▶ What you are asked to do
The records that follow are to be printed exactly, with no images.

▶ Source records
================================
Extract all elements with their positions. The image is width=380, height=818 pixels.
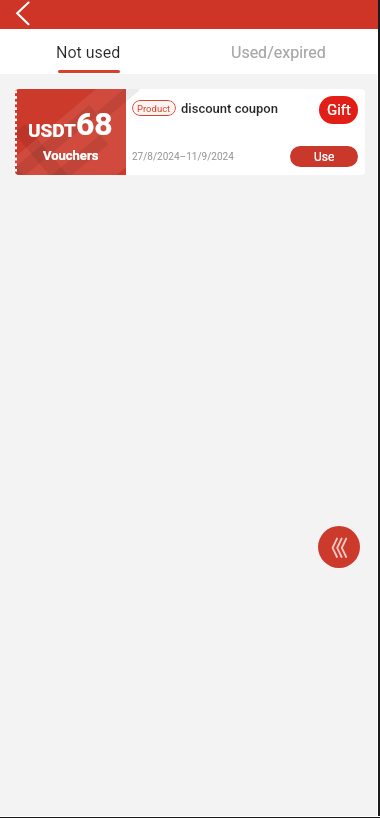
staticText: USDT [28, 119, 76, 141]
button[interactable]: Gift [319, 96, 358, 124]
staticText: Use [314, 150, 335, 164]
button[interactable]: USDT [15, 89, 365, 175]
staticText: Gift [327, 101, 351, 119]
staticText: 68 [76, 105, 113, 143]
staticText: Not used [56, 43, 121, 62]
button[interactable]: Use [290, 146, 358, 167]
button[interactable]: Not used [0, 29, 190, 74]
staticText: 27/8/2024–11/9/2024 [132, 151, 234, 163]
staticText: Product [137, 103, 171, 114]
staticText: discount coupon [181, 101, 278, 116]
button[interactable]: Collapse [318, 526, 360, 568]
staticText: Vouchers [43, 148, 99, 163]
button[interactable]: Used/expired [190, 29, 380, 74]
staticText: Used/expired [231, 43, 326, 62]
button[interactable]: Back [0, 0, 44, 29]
================================
▶ Answer for the task
Extract all elements with their positions. The image is width=380, height=818 pixels.
staticText: USDT [28, 119, 76, 141]
button[interactable]: Gift [319, 96, 358, 124]
staticText: Use [314, 150, 335, 164]
button[interactable]: USDT [15, 89, 365, 175]
staticText: Gift [327, 101, 351, 119]
staticText: 68 [76, 105, 113, 143]
staticText: Not used [56, 43, 121, 62]
button[interactable]: Use [290, 146, 358, 167]
button[interactable]: Not used [0, 29, 190, 74]
staticText: 27/8/2024–11/9/2024 [132, 151, 234, 163]
staticText: Product [137, 103, 171, 114]
staticText: discount coupon [181, 101, 278, 116]
button[interactable]: Collapse [318, 526, 360, 568]
staticText: Vouchers [43, 148, 99, 163]
button[interactable]: Used/expired [190, 29, 380, 74]
staticText: Used/expired [231, 43, 326, 62]
button[interactable]: Back [0, 0, 44, 29]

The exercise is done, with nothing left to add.